Problem description
Copy each line below containing "remboursement".

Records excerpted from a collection
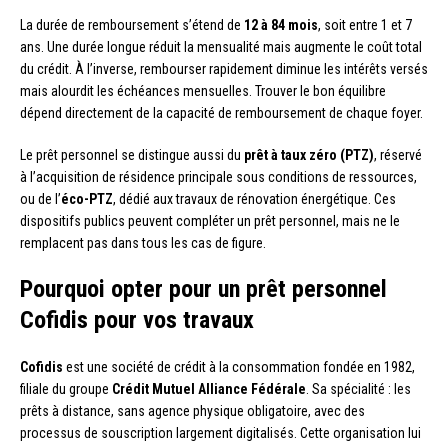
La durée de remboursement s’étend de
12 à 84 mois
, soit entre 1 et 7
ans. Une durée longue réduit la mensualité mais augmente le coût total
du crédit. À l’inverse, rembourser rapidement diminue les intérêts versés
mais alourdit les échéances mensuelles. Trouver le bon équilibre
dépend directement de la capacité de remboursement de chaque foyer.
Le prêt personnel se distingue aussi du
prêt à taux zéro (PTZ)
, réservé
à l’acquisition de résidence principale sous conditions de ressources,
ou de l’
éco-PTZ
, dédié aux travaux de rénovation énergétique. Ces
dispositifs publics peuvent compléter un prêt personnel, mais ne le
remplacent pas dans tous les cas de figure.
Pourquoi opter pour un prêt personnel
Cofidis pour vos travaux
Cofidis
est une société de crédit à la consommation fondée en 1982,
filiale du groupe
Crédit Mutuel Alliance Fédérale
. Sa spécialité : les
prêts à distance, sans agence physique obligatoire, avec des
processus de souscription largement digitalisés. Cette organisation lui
---
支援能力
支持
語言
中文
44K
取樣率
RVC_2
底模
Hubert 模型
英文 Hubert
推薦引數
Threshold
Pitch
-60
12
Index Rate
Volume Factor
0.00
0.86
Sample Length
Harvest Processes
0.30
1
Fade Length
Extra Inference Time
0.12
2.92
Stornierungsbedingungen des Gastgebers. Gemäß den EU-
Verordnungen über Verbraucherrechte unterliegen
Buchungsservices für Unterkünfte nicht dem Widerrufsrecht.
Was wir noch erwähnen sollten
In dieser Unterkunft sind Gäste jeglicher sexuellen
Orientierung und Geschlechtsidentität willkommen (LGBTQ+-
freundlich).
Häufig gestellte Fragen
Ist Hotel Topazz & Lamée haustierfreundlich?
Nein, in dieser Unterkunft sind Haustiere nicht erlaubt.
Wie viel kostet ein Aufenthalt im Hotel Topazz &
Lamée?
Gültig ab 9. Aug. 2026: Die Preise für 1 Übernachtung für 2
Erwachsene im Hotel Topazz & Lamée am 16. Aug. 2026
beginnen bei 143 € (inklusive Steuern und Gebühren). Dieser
---
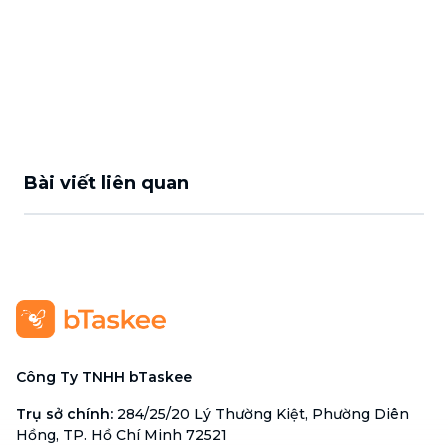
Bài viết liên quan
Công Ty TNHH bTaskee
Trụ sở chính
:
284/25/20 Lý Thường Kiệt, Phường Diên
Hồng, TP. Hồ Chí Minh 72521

Exercise output
La durée de remboursement s’étend de
dépend directement de la capacité de remboursement de chaque foyer.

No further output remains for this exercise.